6. Invoke describe command on the dataframe and compare that with the basic statistics analysis done in the previous step, and report.
7. Indicate which of the columns are not eligible for statistical analysis and indicate possible datatype changes, and report. 
8. Make changes to the recommended in the previous step, export it as a new .csv file for possible future use (Optional).
9. Prepare a brief report and enter it in the mark-up cells of JupyterLab Notebook.

<br>

__1. Import relevant python libraries.__

In [38]:
import numpy as np
import pandas as pd

<br>

__2. Import the CSV file – NSMES1988new.csv into a dataframe, and enforce the dtypes recommended in step 9 of Week 1.__

In [39]:
df = pd.read_csv('../data/NSMES1988.csv')

In [None]:
df.info(memory_usage='deep')

In [41]:
df_save=df

In [None]:
df = df.select_dtypes(include=['float64', 'int64'])
float_columns = df.select_dtypes(include=['float64']).columns
int_columns = df.select_dtypes(include=['int64']).columns
df[int_columns] = df[int_columns].astype('int16')
df[float_columns] = df[float_columns].astype('float32')
df.info(memory_usage='deep')

<br>

__3. Perform memory analysis of the new dataframe and compare it with the memory of the dataframe in the previous week and mark your comments.__

In [None]:
df.info(memory_usage='deep')

<br>

__4. Perform the following operations on age and income columns. Multiply Age by 10 and income by 10000.__

In [None]:
df["age"] = df["age"] * 10
df["income"] = df["income"] * 10_000
df.head()

<br>

__5. Perform basic statistical analysis on the new dataframe and generate a brief report on the outcome. Save the dataframe as NSMES1988updated.csv file in the local space for possible future use.__

In [None]:
df.describe()

In [None]:
df.max()

In [47]:
df.to_csv('../data/NSMES1988_2.csv', index=False)

In [None]:
test_df = pd.read_csv('../data/NSMES1988_2.csv')
test_df.head()

In [None]:
test_df.describe()

In [None]:
df1= pd.read_csv('NSMES1988new2.csv')
df1.head()

<br>

__6. Invoke describe command on the dataframe and compare that with the basic statistics analysis done in the previous step, and report.__

In [None]:
df.describe()

<br>

__7. Indicate which of the columns are not eligible for statistical analysis and indicate possible datatype changes, and report.__

Unnamed: 0: removed it during week 1
Convert int32 => int16 and float64 to float32

<br>

__8. Make changes to the recommended in the previous step, export it as a new .csv file for possible future use (Optional).__

<br>

__9. Prepare a brief report and enter it in the mark-up cells of JupyterLab Notebook.__

From the above analysis, we have been able to determine the following. There are totally 20 columns and 40406 rows of data. Of the 20 columns, we need to ignore column named 'Unnamed: 0', as it just represents row numbers.
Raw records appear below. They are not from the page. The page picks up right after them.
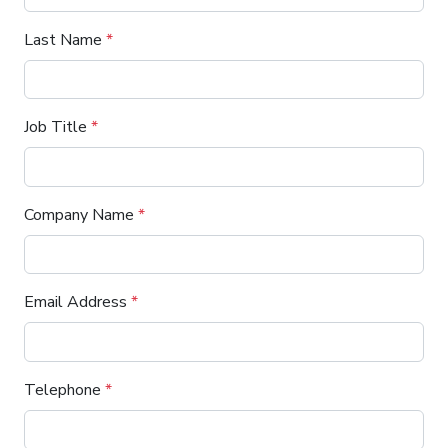
Last Name
*
Job Title
*
Company Name
*
Email Address
*
Telephone
*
As a part of the given task, we did the memory optimization of the dataset, and could see substantial optimization can be done, provided we could fix the dtypes, based on the range.
Further, we did two math operations, one on column called age, and the other one on the column called income. We multiplied age by 10 and income by 10,000, as the given dataset, previously had that factor included.
Next, we performed basic statistics operation on the relevant numerical columns and obtained the basic statistics, and compared them with the values obtained from describe() function. We then saved the new dataframe with updated values for next set of tasks.